* **EXCERPTED RECORDS**

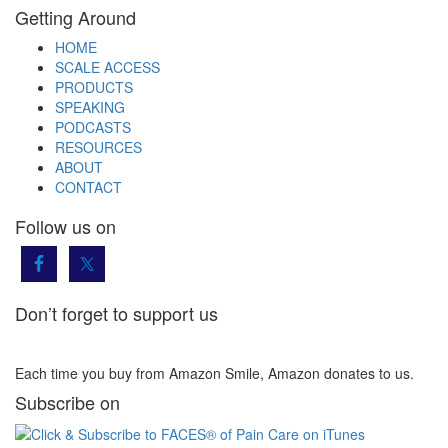
Getting Around
HOME
SCALE ACCESS
PRODUCTS
SPEAKING
PODCASTS
RESOURCES
ABOUT
CONTACT
Follow us on
Don’t forget to support us
Each time you buy from Amazon Smile, Amazon donates to us.
Subscribe on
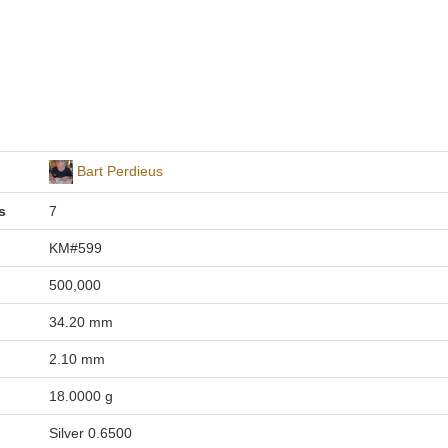
Bart Perdieus
s
7
KM#599
500,000
34.20 mm
2.10 mm
18.0000 g
Silver 0.6500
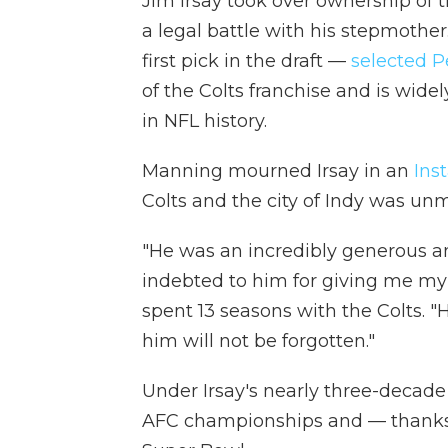
Jim Irsay took over ownership of th
a legal battle with his stepmothe
first pick in the draft —
selected 
of the Colts franchise and is wide
in NFL history.
Manning mourned Irsay in an
Ins
Colts and the city of Indy was un
"He was an incredibly generous a
indebted to him for giving me my
spent 13 seasons with the Colts. "
him will not be forgotten."
Under Irsay's nearly three-decade 
AFC championships and — thanks 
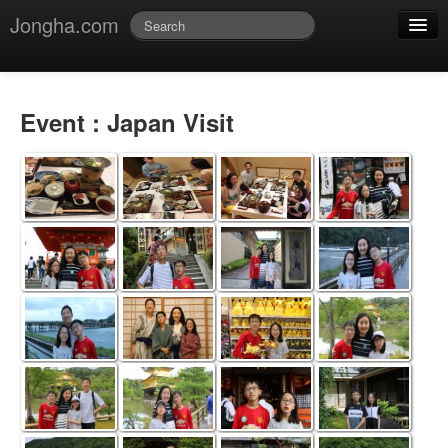
Jongha.com
Jmessage
Login
Event : Japan Visit
Jvideo
Jphoto
Jdoc
Jblog
Jmusic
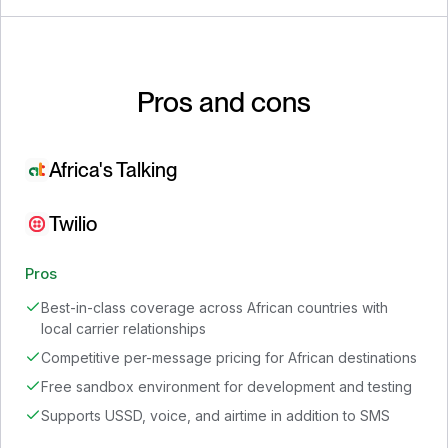
Pros and cons
Africa's Talking
Twilio
Pros
Best-in-class coverage across African countries with
local carrier relationships
Competitive per-message pricing for African destinations
Free sandbox environment for development and testing
Supports USSD, voice, and airtime in addition to SMS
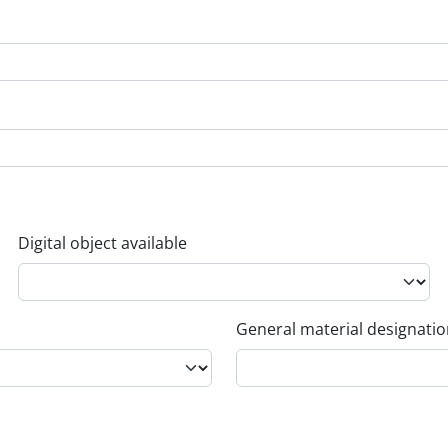
Digital object available
General material designati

* **TO DO**
Look over the data above and show each line that contains "African".

* **SOLVED EXERCISE**
Best-in-class coverage across African countries with
Competitive per-message pricing for African destinations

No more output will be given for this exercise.